They provide massive benefits to multi-national corporations who can spread production out into low-wage nations where workers have very little protections or rights, while recording the income gains and value of IP etc in Ireland as a result of generous conditions provided by the Irish government.
The GDP narrative is thus an illusion.
The next graph shows real Gross National Income and the Modified GNI series (left panel) and the difference between the two after the adjustments are made (right panel) from 1995 to 2022.
The mainstream media is now picking up on this problem.
A recent Financial Times article (August 23, 2023) – Ireland’s wild data is leaving economists stumped – seems to think that we are fooled by the vagaries of the Irish national accounts.
Those who study the data have understood this problem for some years and concluded that Ireland’s economic performance is largely illusory.
Even before the GFC, we knew that around 20 per cent of the Irish GDP income was just ‘profit transfers’ to foreign owned companies that provided virtually zero benefits to the Irish people.
The miracle of the Celtic Tiger was a confection – the result of manipulation of the rules regarding Ireland as a tax-haven for large multi-national companies that can shift activity and accounts across nations to suit their own aspirations.
Net factor income is the difference between the income flows accruing to Irish residents as a result of investments abroad and the incomes flows from Ireland to foreigners.
The following graph shows the annual net factor income flows from 1995 to 2022.
In 2022, they represented 29.3 per cent of total GDP income produced – which was flowing out of Ireland to enrich foreigners, who had exploited the tax-haven rules.
The Financial Times article notes that these distortions are now impacting at the Eurozone level:
The latest example came when eurozone industrial production figures, published this month by the EU’s statistics arm Eurostat, showed month-on-month growth of 0.5 per cent in June, confounding analysts’ expectations for a slight decline.
The growth was entirely down to Ireland’s 13.1 per cent surge. Excluding “statistical quirks and distortions” in the Irish data
The production data for Ireland is highly volatile and the CSO has recorded industrial production growing in excess of 10 per cent for 14 out of the past 24 months.
Which is unbelievable.
There are many possible explanations – poor constant price adjustments, strange seasonal adjustment, and more.

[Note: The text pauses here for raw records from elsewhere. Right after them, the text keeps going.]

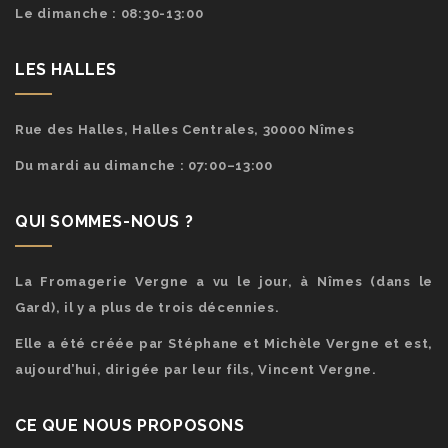
Le dimanche : 08:30-13:00
LES HALLES
Rue des Halles, Halles Centrales, 30000 Nîmes
Du mardi au dimanche : 07:00–13:00
QUI SOMMES-NOUS ?
La Fromagerie Vergne a vu le jour, à Nîmes (dans le
Gard), il y a plus de trois décennies.
Elle a été créée par Stéphane et Michèle Vergne et est,
aujourd’hui, dirigée par leur fils, Vincent Vergne.
CE QUE NOUS PROPOSONS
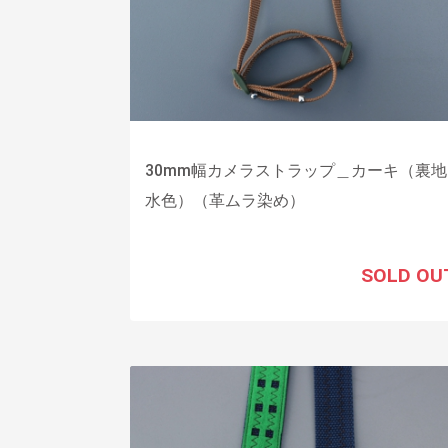
30mm幅カメラストラップ＿カーキ（裏地
水色）（革ムラ染め）
SOLD OU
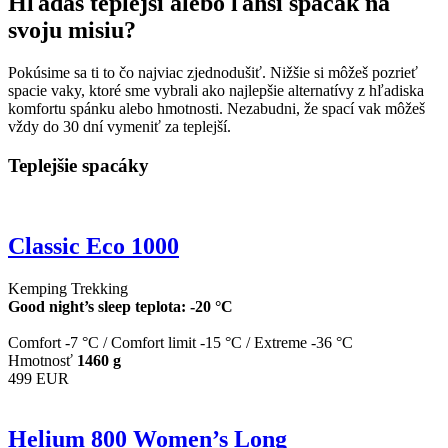
Hľadáš teplejší alebo ľahší spacák na
svoju misiu?
Pokúsime sa ti to čo najviac zjednodušiť. Nižšie si môžeš pozrieť
spacie vaky, ktoré sme vybrali ako najlepšie alternatívy z hľadiska
komfortu spánku alebo hmotnosti. Nezabudni, že spací vak môžeš
vždy do 30 dní vymeniť za teplejší.
Teplejšie spacáky
Classic Eco 1000
Kemping
Trekking
Good night’s sleep teplota: -20 °C
Comfort -7 °C
/
Comfort limit -15 °C
/
Extreme -36 °C
Hmotnosť
1460 g
499 EUR
Helium 800 Women’s Long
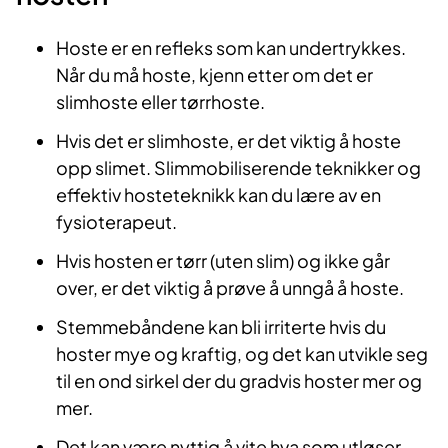
Hoste er en refleks som kan undertrykkes.
Når du må hoste, kjenn etter om det er
slimhoste eller tørrhoste.
Hvis det er slimhoste, er det viktig å hoste
opp slimet. Slimmobiliserende teknikker og
effektiv hosteteknikk kan du lære av en
fysioterapeut.
Hvis hosten er tørr (uten slim) og ikke går
over, er det viktig å prøve å unngå å hoste.
Stemmebåndene kan bli irriterte hvis du
hoster mye og kraftig, og det kan utvikle seg
til en ond sirkel der du gradvis hoster mer og
mer.
Det kan være nyttig å vite hva som utløser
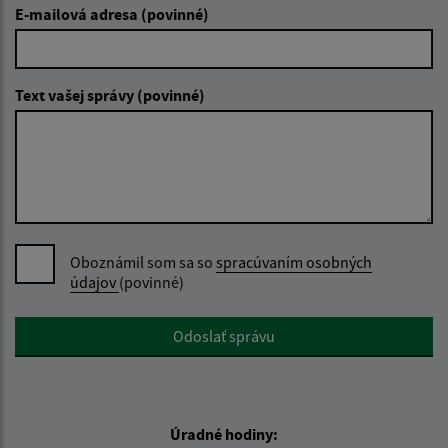
E-mailová adresa (povinné)
Text vašej správy (povinné)
Oboznámil som sa so
spracúvaním osobných
údajov
(povinné)
Google reCaptcha Response
Odoslať správu
Úradné hodiny:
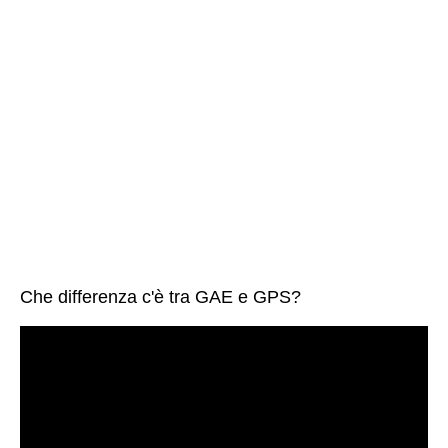
Che differenza c'è tra GAE e GPS?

But what we now know is that:
Big swings in Irish industrial production even affect gross domestic product figures, including for the eurozone. In the three months to June, more than half the region’s 0.3 per cent growth from the previous quarter was due to Ireland’s 3.3 per cent expansion in the period.
Again, unbelievable.
The CSO media release accompanying the most recent (preliminary) GDP estimates for the June-quarter 2023 – Early estimates indicate that Gross Domestic Product (GDP) increased by 3.3% in Quarter 2 2023 – note:
In today’s release, Gross Domestic Product (GDP) is estimated to have risen by 3.3% in Q2 2023 in volume terms when compared with Q1 2023, driven by increases in the multinational dominated sectors (the Industry and Information & Communication sectors) in Q2 2023. GDP is estimated to have increased by 2.7% when compared with the same quarter of 2022.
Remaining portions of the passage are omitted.